Estados Unidos debería tragarse el trago amargo de trabajar con los talibanes para evitar un Estado fallido en Afganistán. Poner de rodillas al gobierno a través de sanciones no cambiará el hecho de que los talibanes ahora están a cargo, pero llevará a que los servicios públicos colapsen, la economía decaiga y los medios de subsistencia de los afganos se reduzcan aun más.
Estados Unidos debería hacer una distinción entre los talibanes como antiguos insurgentes y el Estado que ahora controlan.
Esto empieza por comenzar a levantar las sanciones a los talibanes como grupo (dejando vigentes las sanciones a algunos individuos y un embargo de armas); financiar funciones estatales específicas en áreas como el desarrollo rural, la agricultura, la electricidad y la gobernabilidad local; y restablecer las operaciones del Banco Central para volver a conectar Afganistán con el sistema financiero mundial.
Dar estos pasos, además de proteger a los afganos, también servirá a los intereses occidentales.
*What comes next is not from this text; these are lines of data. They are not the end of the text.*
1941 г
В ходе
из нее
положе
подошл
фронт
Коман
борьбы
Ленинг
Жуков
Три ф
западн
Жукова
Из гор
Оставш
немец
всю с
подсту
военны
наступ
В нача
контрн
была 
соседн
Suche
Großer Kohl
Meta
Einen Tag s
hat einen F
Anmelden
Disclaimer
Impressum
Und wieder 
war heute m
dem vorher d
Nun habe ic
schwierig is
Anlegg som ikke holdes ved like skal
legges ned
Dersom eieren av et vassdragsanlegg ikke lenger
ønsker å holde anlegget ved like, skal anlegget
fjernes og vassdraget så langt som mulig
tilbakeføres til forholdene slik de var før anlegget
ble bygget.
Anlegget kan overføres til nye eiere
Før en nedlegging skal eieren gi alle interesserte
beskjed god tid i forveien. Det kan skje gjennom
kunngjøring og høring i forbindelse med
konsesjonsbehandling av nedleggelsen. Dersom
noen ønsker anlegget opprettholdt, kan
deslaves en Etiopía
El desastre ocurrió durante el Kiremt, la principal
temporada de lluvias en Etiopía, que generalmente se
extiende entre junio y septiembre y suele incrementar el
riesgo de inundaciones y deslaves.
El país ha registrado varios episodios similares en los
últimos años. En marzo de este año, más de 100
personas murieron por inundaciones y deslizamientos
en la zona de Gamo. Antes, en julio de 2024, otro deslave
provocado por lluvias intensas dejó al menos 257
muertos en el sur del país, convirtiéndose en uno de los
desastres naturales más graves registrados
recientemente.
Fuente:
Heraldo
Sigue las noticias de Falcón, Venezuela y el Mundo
Ayudará a frenar la creciente migración del país y el aumento de la producción de narcóticos ilícitos por parte de los afganos desesperados por obtener ingresos. También podría producir al menos una oportunidad para lograr que los talibanes cooperen con Estados Unidos para reprimir las amenazas terroristas de la filial del Estado Islámico en Afganistán y otros grupos.
Sin duda, Afganistán se empobrecerá más bajo el control de los talibanes y ningún país restaurará la ayuda a una escala similar a la que disfrutó el último gobierno. Pero la población necesita apoyo internacional en lugar del corte abrupto que golpea a su economía con potencia.
Las preocupaciones de las capitales occidentales de que estas medidas reforzarían a los talibanes o su capacidad para desviar fondos hacia fines nefastos podrían abordarse mediante la imposición de restricciones y vigilancia.
Ahora, esto no quiere decir que Occidente deba abandonar los esfuerzos para lograr que los talibanes respeten los derechos humanos y cooperen en las prioridades de seguridad. Pero las expectativas deben ser modestas.
Los talibanes nunca van a tener una política sobre los derechos de las mujeres que esté de acuerdo con los valores occidentales. No muestran signos de adoptar incluso formas limitadas de gobierno democrático. Tampoco es probable que alguna vez tomen medidas activas para destruir o entregar los restos de Al Qaeda, aunque puedan mantener un control sobre ellos.
Nadie en Washington o en las capitales europeas puede estar complacido de pensar en trabajar con este tipo de gobierno. Pero la alternativa es peor, sobre todo para los afganos que no tienen más remedio que vivir bajo el régimen talibán y que necesitan medios de subsistencia. Se debe tomar una decisión difícil.